Q&A with Maresa Ponitch of Dusty Rose Vintage

Photo: Greenpointers.com/

Photo: Greenpointers.com/

When you step into Maresa Ponitch’s Dusty Rose Vintage shop in Greenpoint, Brooklyn you’ll feel like a kid stepping into an amazingly stocked candy store. Towards the front of the store are curated collections that have been carefully picked and merchandised for shoppers. The majority of the store space is filled with bins upon bins that are stuffed to capacity with clothing and accessories. If you are a more ambitious shopper you are welcomed to dive right on in, climb a ladder and submerge yourself into pounds of denim. We were also lucky enough to talk to Maresa about Dusty Rose and all things vintage!

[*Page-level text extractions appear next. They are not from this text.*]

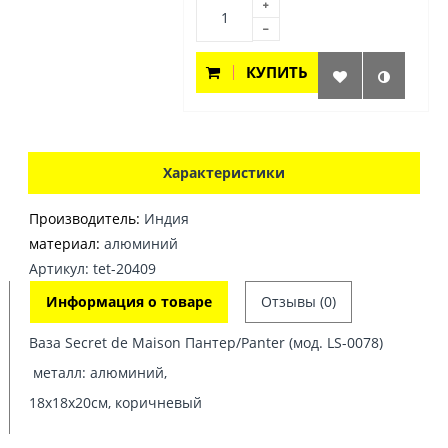
КУПИТЬ
Характеристики
Производитель:
Индия
материал:
алюминий
Артикул: tet-20409
Информация о товаре
Отзывы (0)
Ваза Secret de Maison Пантер/Panter (мод. LS-0078)
металл: алюминий,
18х18х20см, коричневый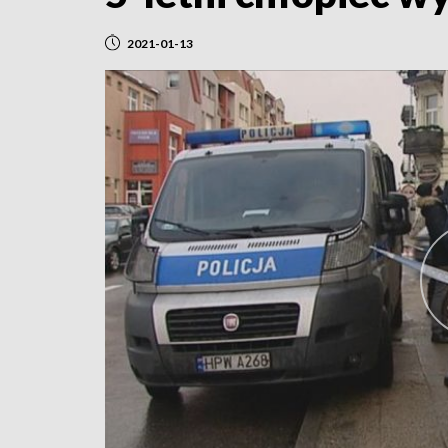
2021-01-13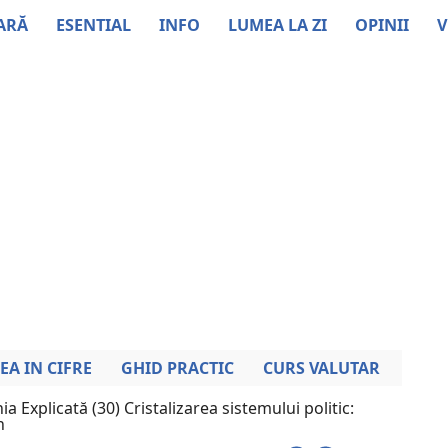
ARĂ
ESENTIAL
INFO
LUMEA LA ZI
OPINII
V
EA IN CIFRE
GHID PRACTIC
CURS VALUTAR
a Explicată (30) Cristalizarea sistemului politic:
n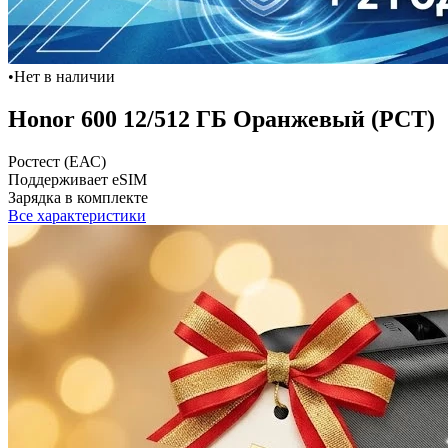
•
Нет в наличии
Honor 600 12/512 ГБ Оранжевый (РСТ)
Ростест (ЕАС)
Поддерживает eSIM
Зарядка в комплекте
Все характеристики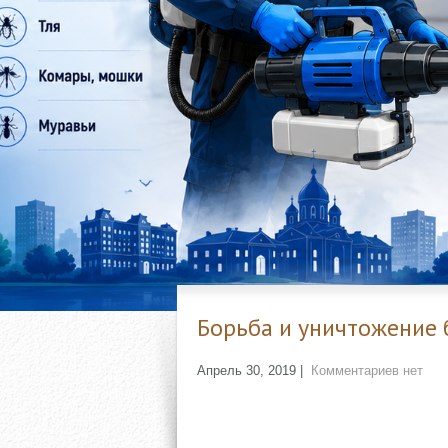
Борьба и уничтожение 
Апрель 30, 2019
|
Комментариев нет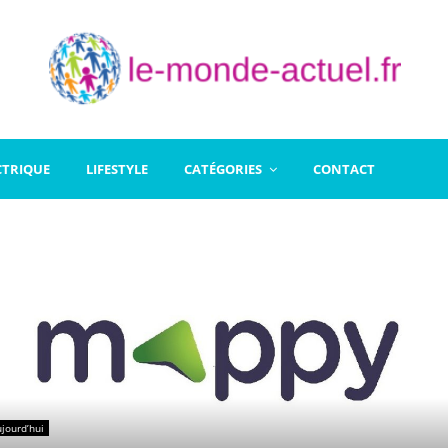
CTRIQUE
LIFESTYLE
CATÉGORIES
CONTACT
jourd’hui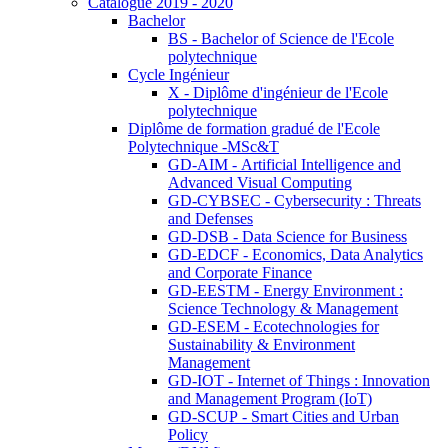
Catalogue 2019 - 2020
Bachelor
BS - Bachelor of Science de l'Ecole
polytechnique
Cycle Ingénieur
X - Diplôme d'ingénieur de l'Ecole
polytechnique
Diplôme de formation gradué de l'Ecole
Polytechnique -MSc&T
GD-AIM - Artificial Intelligence and
Advanced Visual Computing
GD-CYBSEC - Cybersecurity : Threats
and Defenses
GD-DSB - Data Science for Business
GD-EDCF - Economics, Data Analytics
and Corporate Finance
GD-EESTM - Energy Environment :
Science Technology & Management
GD-ESEM - Ecotechnologies for
Sustainability & Environment
Management
GD-IOT - Internet of Things : Innovation
and Management Program (IoT)
GD-SCUP - Smart Cities and Urban
Policy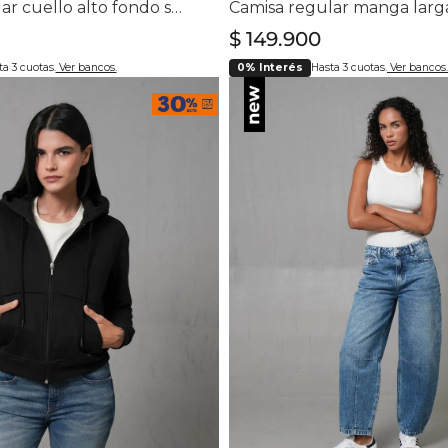
Camisa regular cuello alto fondo sólido
$
149
.
900
a 3 cuotas.
Ver bancos.
0% Interés
Hasta 3 cuotas.
Ver bancos.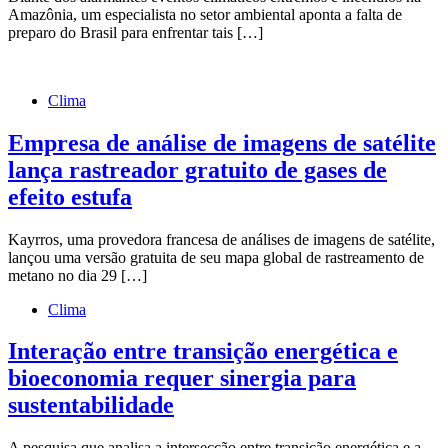
Amazônia, um especialista no setor ambiental aponta a falta de
preparo do Brasil para enfrentar tais […]
Clima
Empresa de análise de imagens de satélite
lança rastreador gratuito de gases de
efeito estufa
Kayrros, uma provedora francesa de análises de imagens de satélite,
lançou uma versão gratuita de seu mapa global de rastreamento de
metano no dia 29 […]
Clima
Interação entre transição energética e
bioeconomia requer sinergia para
sustentabilidade
A pesquisa que analisa a intersecção entre transição energética e a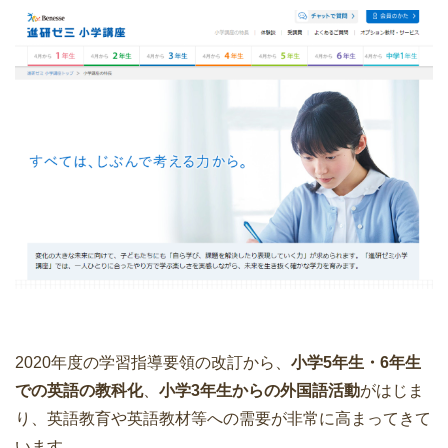
2020年度の学習指導要領の改訂から、
小学5年生・6年生
での英語の教科化
、
小学3年生からの外国語活動
がはじま
り、英語教育や英語教材等への需要が非常に高まってきて
います。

What’s the brief Dusty Rose timeline?
I started a shop on Etsy in 2008 while I was still wholesaling elsewhere. Then I started wholesaling for myself in Brooklyn, first at a different location, and when I settled in at my new place and launched permanent public hours I expanded the name to include all aspects of the business (wholesale, retail, events, etc)

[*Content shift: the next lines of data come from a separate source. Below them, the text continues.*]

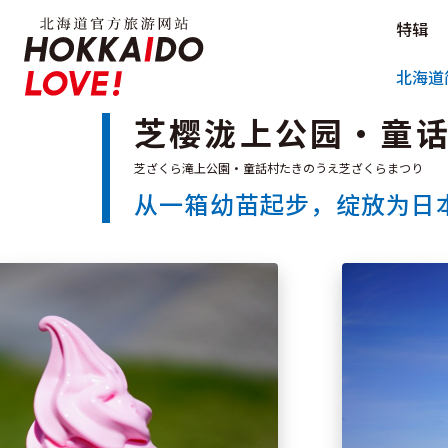
Hokkaido Official Tourism Sit
特辑
Hokkaido Offici
北海道
芝樱泷上公园・童
从一箱幼苗起步，绽放为日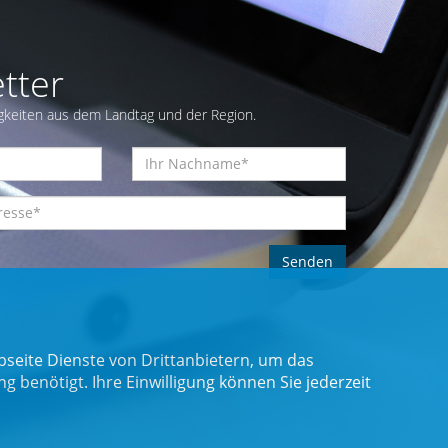
tter
gkeiten aus dem Landtag und der Region.
seite Dienste von Drittanbietern, um das
benötigt. Ihre Einwilligung können Sie jederzeit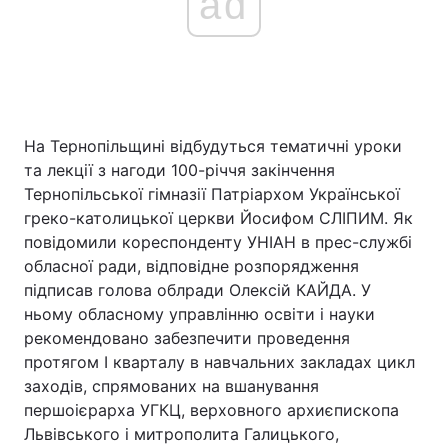
ad
На Тернопільщині відбудуться тематичні уроки
та лекції з нагоди 100-річчя закінчення
Тернопільської гімназії Патріархом Української
греко-католицької церкви Йосифом СЛІПИМ. Як
повідомили кореспонденту УНІАН в прес-службі
обласної ради, відповідне розпорядження
підписав голова облради Олексій КАЙДА. У
ньому обласному управлінню освіти і науки
рекомендовано забезпечити проведення
протягом І кварталу в навчальних закладах цикл
заходів, спрямованих на вшанування
першоієрарха УГКЦ, верховного архиєпископа
Львівського і митрополита Галицького,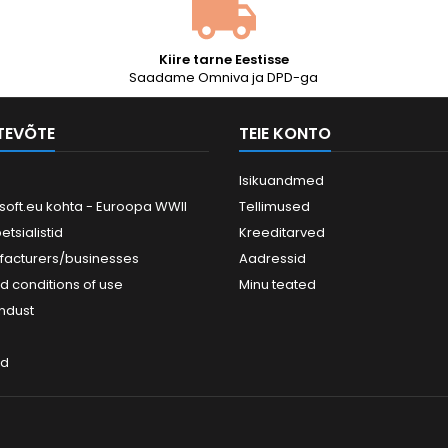
ega, kogupikkus 1120
mm....
Kiire tarne Eestisse
Saadame Omniva ja DPD-ga
TTEVÕTE
TEIE KONTO
Isikuandmed
soft.eu kohta - Euroopa WWII
Tellimused
petsialistid
Kreeditarved
facturers/businesses
Aadressid
d conditions of use
Minu teated
ndust
ed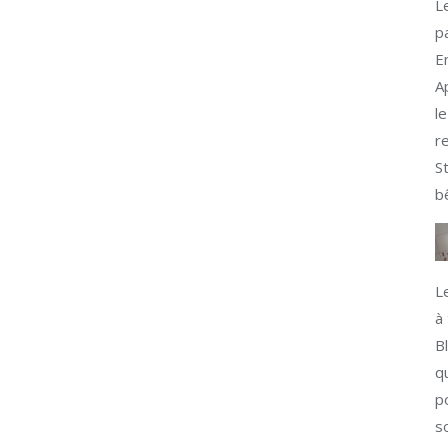
L
p
E
A
l
r
S
b
L
à
B
q
p
s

What’re the most popular items purchased from Dusty Rose?
Tough call. Definitely the basics – tees, flannel, jeans. What has really been making me happy is my customers that purchase the stuff at retail prices at the front and then go in for a dig in the wholesale area for a bargain. It shows me that this town has lots of sophisticated shoppers that understand why some things are more valuable than others and embrace both. I’m a huge fan of mixing high and low so these people feel like part of my tribe.

Photo: Dustyrosevintage.com

Photo: Dustyrosevintage.com

Has there ever been anything you ended up not wanting to get rid of? And kept for yourself?
I’ve been trying to practice a “catch and release” system since I have a typical NY closet and don’t have the space to hoard. So this allows me to play with something a few times and then give it back.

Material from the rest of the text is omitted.